Bit of a “Kill Bill” angle to proceedings today. I’ve just walked out of Volume 1 and have to go to say: it’s a must. The fights, the music, Uma, Sonny…it works a treat. But don’t get me started on having to wait another three months to see the conclusion to it all. It’s a tease and then some. Ok, let’s get this I.V full of crimson dished “Bill” gossip going. Firstly, for my review of “Kill Bill: Volume 1” click here. It’s pretty much a spoiler-free review – from a fan’s slant. And next up, for those who live for the stuff, spoilers, in this case for “Volume 2”, as well as word from Tarantino on his next project.

From E Online :

“Volume 2 opens with a sanguinary rampage by four deadly assassins at a tiny church in Texas, which puts the Bride (Uma Thurman) into a four-year coma. And that’s just the beginning of the fisticuffs. There’s a score to settle. The fight between Hannan and Thurman does not match the carnage at the House of Blue Leaves in Volume 1. How could it? It’s not a 14-minute sequence. But, says Tarantino, "it can match [that scene] in terms of emotion, because we’re really waiting for these two girls to go at it and all of the fineness you’ve seen in the movie, in the Snow Garden fight and everything, just throw that out the window."”

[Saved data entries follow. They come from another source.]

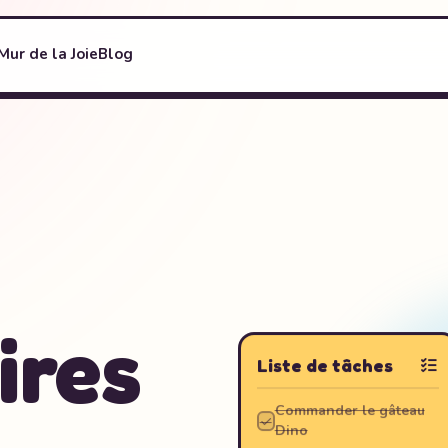
Mur de la Joie
Blog
ires
Liste de tâches
Commander le gâteau
Dino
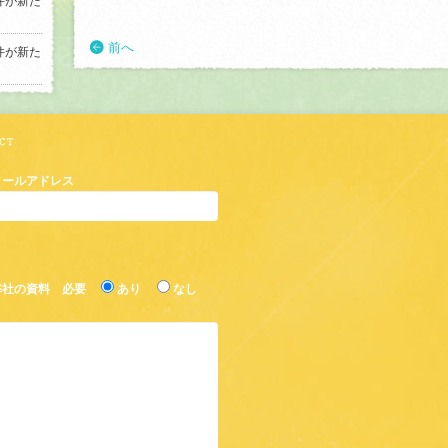
件が新た
前へ
件が新た
メールアドレス
弊社の資料 必要
あり
なし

“He calls the showdown "a brutal bitch fight." The action goes down in a Texas trailer park, and the women literall throw each other’s heads into walls. "And they’re so beautiful," Tarantino says, "that it hurts all the more. It’s even more painful."”

“"The fighting is the antithesis of the Snow Garden fight," Hannah says. "It’s not beautiful, Raise the Red Lantern kind of choreographed ballet. It’s a messy, gruesome, gross brawl. Two cats in a bag. It’s horrible."”

“Hannah confirms she’s one vicious bee-yotch. "I don’t want to tell you about our surprises," she says, "but it will make you hate me a lot more."”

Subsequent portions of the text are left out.